The Bollman Company was then a depositor in defendant bank; and upon receiving this check that company, on June 16, 1913, indorsed the same and deposited it to the company's account with the bank, the check being a part of a deposit of $ 2163.95 made by the Bollman Company on that day, consisting of $ 100 in cash, twenty-nine small checks and the check in controversy. The evidence shows that defendant credited the Bollman Company with the total amount of this deposit, against which that company was allowed to draw checks; and that thereafter the check in controversy was duly collected by defendant through the usual banking channels. On the day of that deposit checks of the Bollman Company were paid by defendant amounting to $ 156.05 leaving a balance of $ 4758.29 in that company's account at the close of the business day. On the next day, June 17, the Bollman Company deposited $ 436.50, and defendant paid the company's checks aggregating $ 2552, leaving a balance of $ 2642.79 in the account. On June 18, the Bollman Company deposited $ 1968.40, and defendant paid its checks aggregating $ 1345.81, leaving a balance of $ 3265.38 in the account. On June 19, the Bollman Company deposited $ 1500.79, and defendant paid its checks aggregating $ 510, leaving a balance of $ 4256.17. On June 20, no deposit was made by the Bollman Company; on that day defendant charged the account with certain checks drawn by the Bollman Company and paid by defendant, and also with the amount of two notes of $ 1500 each, being notes which defendant had previously discounted for the Bollman Company and which had been forwarded to Chicago, Illinois, but which had been dishonored and returned to defendant. On that evening the balance in this account was $ 126.33. Shortly thereafter the account was transferred to another bank. The Bollman Company did not carry out its agreement or understanding with plaintiff in regard to effectuating a renewal of the note of $ 1656, due June 21, 1913, and plaintiff was required to take it up from the bank at which plaintiff had discounted it. Soon thereafter the Bollman Company became a bankrupt.

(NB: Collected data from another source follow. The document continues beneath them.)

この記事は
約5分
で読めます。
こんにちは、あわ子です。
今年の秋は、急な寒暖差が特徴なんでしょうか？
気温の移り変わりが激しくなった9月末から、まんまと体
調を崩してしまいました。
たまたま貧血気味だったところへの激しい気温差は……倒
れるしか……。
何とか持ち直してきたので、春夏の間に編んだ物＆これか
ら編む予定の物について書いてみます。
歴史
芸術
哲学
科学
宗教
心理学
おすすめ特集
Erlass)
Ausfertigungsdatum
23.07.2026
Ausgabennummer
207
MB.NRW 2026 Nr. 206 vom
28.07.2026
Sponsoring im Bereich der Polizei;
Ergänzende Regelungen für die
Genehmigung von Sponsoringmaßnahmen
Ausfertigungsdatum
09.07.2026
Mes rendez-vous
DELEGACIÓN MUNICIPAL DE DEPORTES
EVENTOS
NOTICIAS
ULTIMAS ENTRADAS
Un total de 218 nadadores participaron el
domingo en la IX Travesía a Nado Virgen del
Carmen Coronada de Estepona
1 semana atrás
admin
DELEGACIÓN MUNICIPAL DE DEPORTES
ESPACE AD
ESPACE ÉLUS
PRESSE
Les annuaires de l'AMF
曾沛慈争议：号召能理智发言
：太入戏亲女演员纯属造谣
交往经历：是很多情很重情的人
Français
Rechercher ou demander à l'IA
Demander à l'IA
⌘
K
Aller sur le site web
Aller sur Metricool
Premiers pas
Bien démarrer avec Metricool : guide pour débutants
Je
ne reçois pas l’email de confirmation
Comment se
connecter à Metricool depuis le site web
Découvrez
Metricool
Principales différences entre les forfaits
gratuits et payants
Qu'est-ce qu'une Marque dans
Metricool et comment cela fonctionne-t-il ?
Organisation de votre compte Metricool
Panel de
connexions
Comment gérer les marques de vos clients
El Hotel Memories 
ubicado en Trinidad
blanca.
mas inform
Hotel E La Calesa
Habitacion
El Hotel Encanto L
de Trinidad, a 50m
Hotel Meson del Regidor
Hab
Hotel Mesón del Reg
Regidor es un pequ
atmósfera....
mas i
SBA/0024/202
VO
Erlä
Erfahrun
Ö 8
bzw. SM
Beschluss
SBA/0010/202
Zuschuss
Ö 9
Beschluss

There is testimony for plaintiff to the effect that subsequent to the transaction to which we have referred above, the president of the defendant bank, in conversation with plaintiff's counsel, admitted that defendant collected the check in controversy and applied the proceeds thereof to the payment of a debt due defendant from the Bollman Company. Further testimony of the witness, however, shows that in this conversation plaintiff's counsel was told that the check came into defendant's hands by being deposited in the Bollman Company's account.

The court, having refused certain declarations of law offered by plaintiff, gave six declarations offered by defendant. The first of these is a peremptory declaration that under the law and the evidence plaintiff cannot recover. We may say that other declarations of law given indicate that the court proceeded upon the theory that the notation upon the check, viz. "To be used in part renewal of note due 6/21," did not destroy the negotiability of the instrument, "or put any duty upon defendant to inquire concerning the same;" and that defendant became a bona-fide holder of the check for value.

The sixth declaration of law is as follows: "The court declares the law to be that if plaintiff proved up a claim against the bankrupt estate of Bollman Brothers Piano Company, covering the amount here claimed, then plaintiff cannot recover."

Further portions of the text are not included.